Read through the listing below and copy each line in which the word "Britten" occurs.
━━━━━━━━━━━━━━━━━━━━
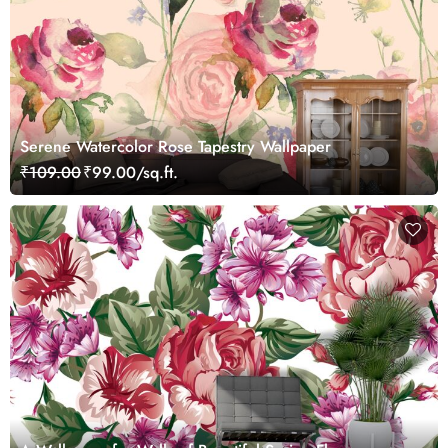
Serene Watercolor Rose Tapestry Wallpaper
₹109.00
₹99.00/sq.ft.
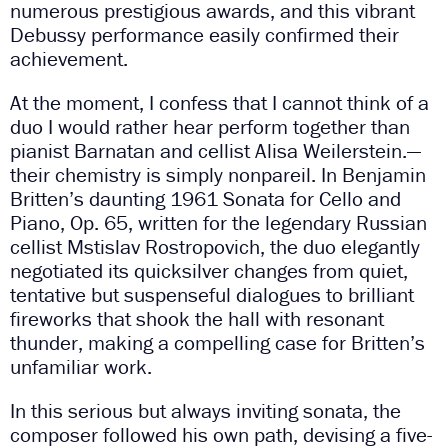
numerous prestigious awards, and this vibrant
Debussy performance easily confirmed their
achievement.
At the moment, I confess that I cannot think of a
duo I would rather hear perform together than
pianist Barnatan and cellist Alisa Weilerstein.—
their chemistry is simply nonpareil. In Benjamin
Britten’s daunting 1961 Sonata for Cello and
Piano, Op. 65, written for the legendary Russian
cellist Mstislav Rostropovich, the duo elegantly
negotiated its quicksilver changes from quiet,
tentative but suspenseful dialogues to brilliant
fireworks that shook the hall with resonant
thunder, making a compelling case for Britten’s
unfamiliar work.
In this serious but always inviting sonata, the
composer followed his own path, devising a five-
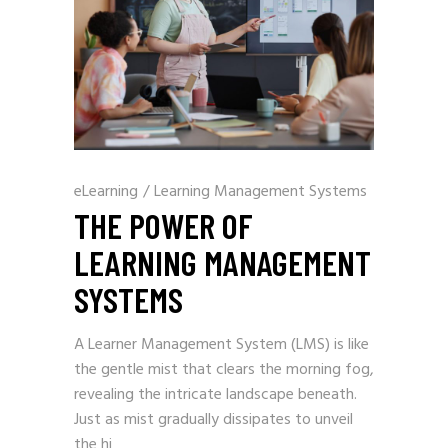
eLearning
/
Learning Management Systems
THE POWER OF
LEARNING MANAGEMENT
SYSTEMS
A Learner Management System (LMS) is like
the gentle mist that clears the morning fog,
revealing the intricate landscape beneath.
Just as mist gradually dissipates to unveil
the hi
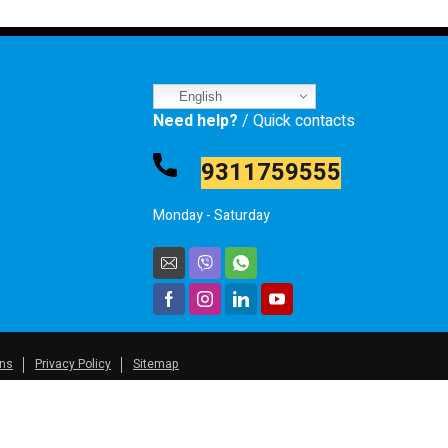
English
Need help?
/ Quick contacts
9311759555
Monday - Saturday
ons
Privacy Policy
Sitemap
━━━━━━━━━━━━━━━━━━━━
▶ _Reply_
Britten’s daunting 1961 Sonata for Cello and
thunder, making a compelling case for Britten’s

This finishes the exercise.